The US, EU and many other developed and developing countries, including those in Africa have dedicated food safety officials across their importing points. In fact the US food safety officials carry out checks of food safety on their own as well as through third party certification even at the manufacturing units of the exporting countries. A hard application of sanitary and phyto-sanitary standards and conditions by developed countries has many times lead to disputes with exporters, including with India.
The appointment of unqualified custom officials for food safety comes as part of a larger package of the reform through the single window process. In January regulations for safety of imported foods were revised without mandatory public consultations. FSSAI is empowered to use emergency provisions to bypass consultations when there is an ‘urgency concerning food safety and public health’. But, the agency used the emergency provisions of the law for ease of food import business.
These new regulations also introduced eased norms for testing of imported food products through a ‘Risk based Import clearance System’. While the rules have been applied to ease testing, the system is still a work in progress, FSSAI noted in its April 2016 newsletter.
In contrast, the FSSAI had recorded some reservations against this risk-based system in 2015. The FSSAI had told the finance ministry, “It is clear from the above provisions, in particular section 47(5) that the FSSAI does not have the enabling powers to put in place a Risk-based Import clearance system.” But it also suggested that regulations subordinate to the law could be put in place to overcome the limitations of the law. It told the finance ministry, “As a regulator the FSSAI is as much concerned about facilitating the ease of imports, for which, it is proposed to frame ‘Import regulations’ and make enabling provisions in the regulations in this behalf.”
FSSAI justified this move in its response. “We say that there is nothing provided in the act itself which denies us the right to introduce the risk based sampling.

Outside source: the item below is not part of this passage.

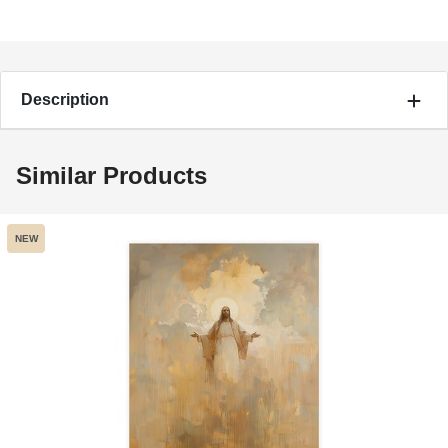
Description
Similar Products
NEW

At that point we said that we shall have an enabling provision and that has been provided in the (new) import regulations.”
While FSSAI in one part of its response had said it did not have data on total volume of food products imported without its approval in previous years, in another part of the response it also claimed that almost 90% of the imports came in from two ports at Chennai and Mumbai that it has specialists deployed at.
This raises the questions of why government did not designate the rest of 10% imports to be also routed through these ports and instead deploy officials at 125 other custom locations. FSSAI claimed in its response that India had all kind of importers – big and small – and some of them preferred other locations.
Contradicting the FSSAI claim, the DG of Commercial Intelligence and Statistics data says that in February-March 2016 the total food item imports from across the country were worth Rs 20,198 crore while those coming through Chennai and Mumbai were only Rs 2,364 crore –
FSSAI’s April 2016 newsletter said FSSAI cleared food products worth only Rs 7,111.91 crores during the two month period.
FSSAI said it now has 21 of the key entry points for imported food covered by few officials. It also said that with the single window online clearance system in place it was anyway able to monitor all imports. But the task of taking samples from consignments and checking them physically for labelling, ingredients and safety through lab tests now lies with the custom officials doubling up as food safety officers at 125 custom points.